Aunt Charlotte, busy, bustling and booming in Walton on behalf of the glorious war-wounded of Britain, would have been amazed at Karita’s concern. She was quite enjoying the war in a way. There was so much to do for the heroes.

Whatever talents Rasputin had, he set them all lower than his gifts for roaring buffoonery. He uttered his last belch at the end of December. On a very cold night in Petrograd he was silenced by Prince Felix Yussoupov and other conspirators. They poisoned him, shot him and drowned him. His bullet-ridden, arsenic-filled, lung-swamped body was found under the ice of the Neva a few days later. If this did not mean the end of Imperial Russia to Alexandra, it did mean the end of her peace of mind concerning Alexis. Without Rasputin, who had had such a mesmeric hold on the boy’s life, she did not know how Alexis would survive future illnesses. Rasputin’s death was her personal disaster.
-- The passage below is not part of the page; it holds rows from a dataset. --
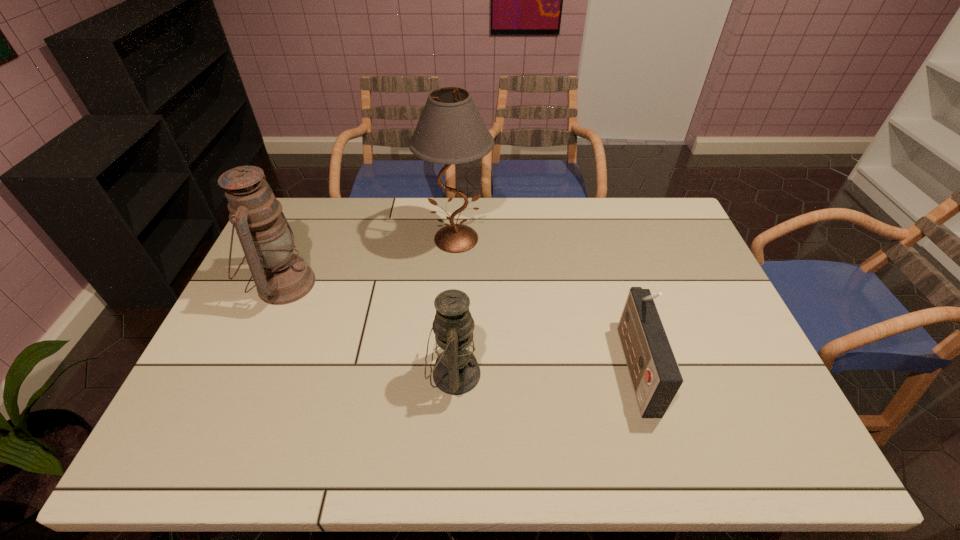 Locate an element on the screen. The image size is (960, 540). free space that satisfies the following two spatial constraints: 1. on the front-facing side of the right oil lamp; 2. on the left side of the table lamp is located at coordinates (448, 374).

Where is `free space that satisfies the following two spatial constraints: 1. on the front-facing side of the table lamp; 2. on the left side of the nearer oil lamp`? free space that satisfies the following two spatial constraints: 1. on the front-facing side of the table lamp; 2. on the left side of the nearer oil lamp is located at coordinates (448, 374).

Image resolution: width=960 pixels, height=540 pixels. Find the location of `free location that satisfies the following two spatial constraints: 1. on the front-facing side of the tallest object; 2. on the right side of the right oil lamp`. free location that satisfies the following two spatial constraints: 1. on the front-facing side of the tallest object; 2. on the right side of the right oil lamp is located at coordinates (448, 374).

Locate an element on the screen. This screenshot has height=540, width=960. vacant space that satisfies the following two spatial constraints: 1. on the front-facing side of the table lamp; 2. on the left side of the right oil lamp is located at coordinates (448, 374).

At what (x,y) coordinates should I click in order to perform the action: click on vacant position in the image that satisfies the following two spatial constraints: 1. on the front-facing side of the table lamp; 2. on the left side of the right oil lamp. Please return your answer as a coordinate pair (x, y). The width and height of the screenshot is (960, 540). Looking at the image, I should click on (448, 374). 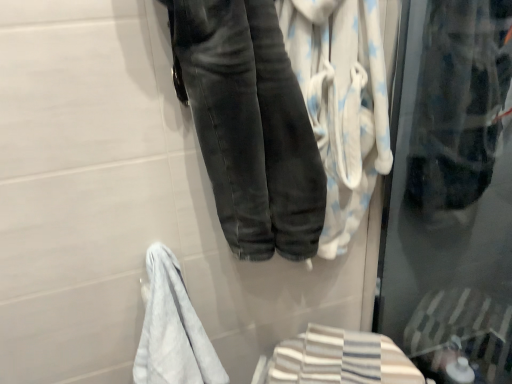 Question: From the image's perspective, is white soft towel at center, positioned as the 2th bath towel in bottom-to-top order, over dark gray denim jeans at center?

Choices:
 (A) no
 (B) yes

Answer: (A)

Question: Is white soft towel at center, positioned as the 2th bath towel in bottom-to-top order, bigger than dark gray denim jeans at center?

Choices:
 (A) yes
 (B) no

Answer: (B)

Question: Is white soft towel at center, the 1th bath towel viewed from the top, at the left side of dark gray denim jeans at center?

Choices:
 (A) yes
 (B) no

Answer: (B)

Question: Is white soft towel at center, positioned as the 2th bath towel in bottom-to-top order, positioned behind dark gray denim jeans at center?

Choices:
 (A) yes
 (B) no

Answer: (A)

Question: Is the depth of white soft towel at center, positioned as the 2th bath towel in bottom-to-top order, less than that of dark gray denim jeans at center?

Choices:
 (A) no
 (B) yes

Answer: (A)

Question: From a real-world perspective, relative to white soft towel at center, the 1th bath towel viewed from the top, is white soft towel at lower left vertically above or below?

Choices:
 (A) below
 (B) above

Answer: (A)

Question: Does point (226, 377) appear closer or farther from the camera than point (352, 215)?

Choices:
 (A) farther
 (B) closer

Answer: (A)

Question: Is white soft towel at lower left taller or shorter than white soft towel at center, positioned as the 2th bath towel in bottom-to-top order?

Choices:
 (A) short
 (B) tall

Answer: (A)

Question: From the image's perspective, is white soft towel at lower left above or below white soft towel at center, positioned as the 2th bath towel in bottom-to-top order?

Choices:
 (A) above
 (B) below

Answer: (B)

Question: Is dark gray denim jeans at center in front of or behind white soft towel at lower left in the image?

Choices:
 (A) front
 (B) behind

Answer: (A)

Question: Considering the relative positions of dark gray denim jeans at center and white soft towel at lower left in the image provided, is dark gray denim jeans at center to the left or to the right of white soft towel at lower left?

Choices:
 (A) right
 (B) left

Answer: (A)

Question: From the image's perspective, is dark gray denim jeans at center located above or below white soft towel at lower left?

They buried him in the Imperial Park at Tsarskoe Selo. The Emperor and Empress were there, also the Grand Duchesses and a few intimates, including Anna Vyrubova. Alexandra wept. Her tears were for the holy man and herself and Alexis. They should have been for Russia.

Yet despite her grief she displayed astounding
resilience, an outward calmness and dignity that impressed ministers, ambassadors and friends alike. It was a dignity compounded of the resignation and sadness that were to be with her for the rest of her days.

In March Russia catapulted into revolution. On the 15th of that month Nicholas abdicated, not in favour of his haemophiliac son, whom he wanted to keep with him, but in favour of his younger brother Michael. But when Tsar Michael hastened to Petrograd from Gatchina he encountered such belligerent opposition that he abdicated immediately. The Romanov rule had reached its end. Workers’ councils renounced the dynasty and rejected all forms of autocracy.

The Provisional Government locked the Imperial family up in the Alexander Palace at Tsarskoe Selo, partly for their own safety. The Emperor himself arrived there on 22nd March, having taken an emotional farewell of his army. Weary but calm, he met Alexandra in their private apartments.